L’ultimo “polpaccio in fuga” è nato a Tivoli, in provincia di Roma, squadra nella quale è cresciuto e gioca: Nicola Zalewski. I coniugi Zalewski, Krzysztof ed Ewa, lasciano la loro città natale Lomza, oltre 100 km a nord di Varsavia, nel 1988 quando il padre decide di rifiutare la chiamata alle armi raggiungendo l’Italia. Qui, inizia a lavorare come lavavetri ai semafori e in poco tempo riesce a stabilirsi nei dintorni di Roma. Nicola nasce proprio sui monti Prenestini, dove vive con la sua famiglia e dove inizia a frequentare il centro sportivo locale. Grazie all’intuito di Bruno Conti viene fatto crescere nel vivaio della Roma ma già a 15 anni decide di aggregarsi al ritiro della nazionale Under 16 polacca, lanciando un forte segnale identitario a discapito di una possibile convocazione italiana. Nonostante la doppia cittadinanza, l’esordio con la nazionale maggiore polacca arriva a 19 anni nelle qualificazioni ai mondiali del 2022 a San Marino proprio davanti agli occhi di tutta la sua famiglia. A chi gli fa notare che avrebbe potuto scegliere anche la maglia Azzurra, lui risponde con accento romano che “C’è stata la possibilità, ma per rispetto della nazionale polacca e della mia famiglia ho sempre deciso così, perché mi sento polacco al 100%“. La sorella, Jessica, di dieci anni più grande, nel ricordare il padre defunto poco dopo l’esordio in nazionale di Nicola, confida il ruolo che il padre ha avuto nel processo di costruzione identitaria della propria famiglia, e della scelta di Nicola: “Papà non lo ha mai costretto, era legato all’Italia, ha passato più della metà della sua vita qui, ma il suo sangue era polacco, voi siete polacchi, diceva a noi figli”.

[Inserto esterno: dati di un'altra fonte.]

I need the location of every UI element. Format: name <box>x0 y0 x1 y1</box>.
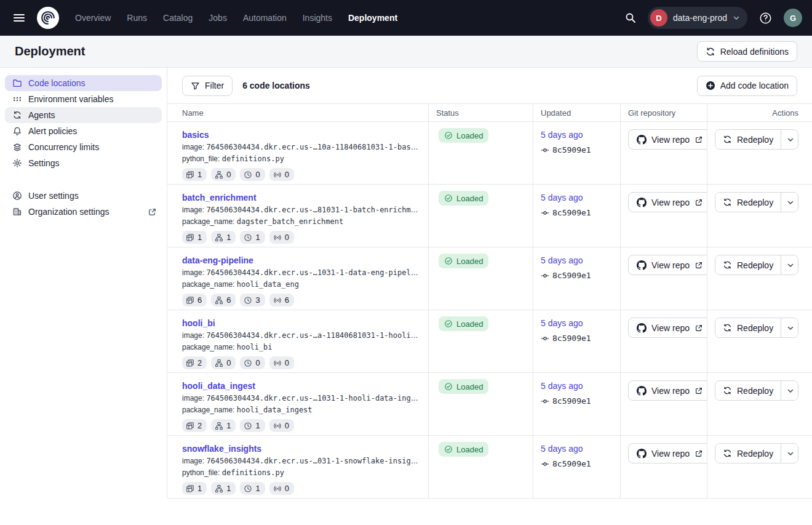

L’Italia si conferma un paese di cervelli e polpacci in fuga, ma anche porto franco per numerosissimi flussi migratori che approdano verso lo Stivale. Sarà in grado la società italiana di accogliere e valorizzare le nuove generazioni di italiani che nascono nel nostro paese? Saprà lo sport offrire la possibilità di rappresentare l’Italia a quei giovani che qui sono nati e che ancora molto spesso sono esclusi dai circuiti sportivi nazionali? E’ questa, nei prossimi anni, la partita più importante da vincere.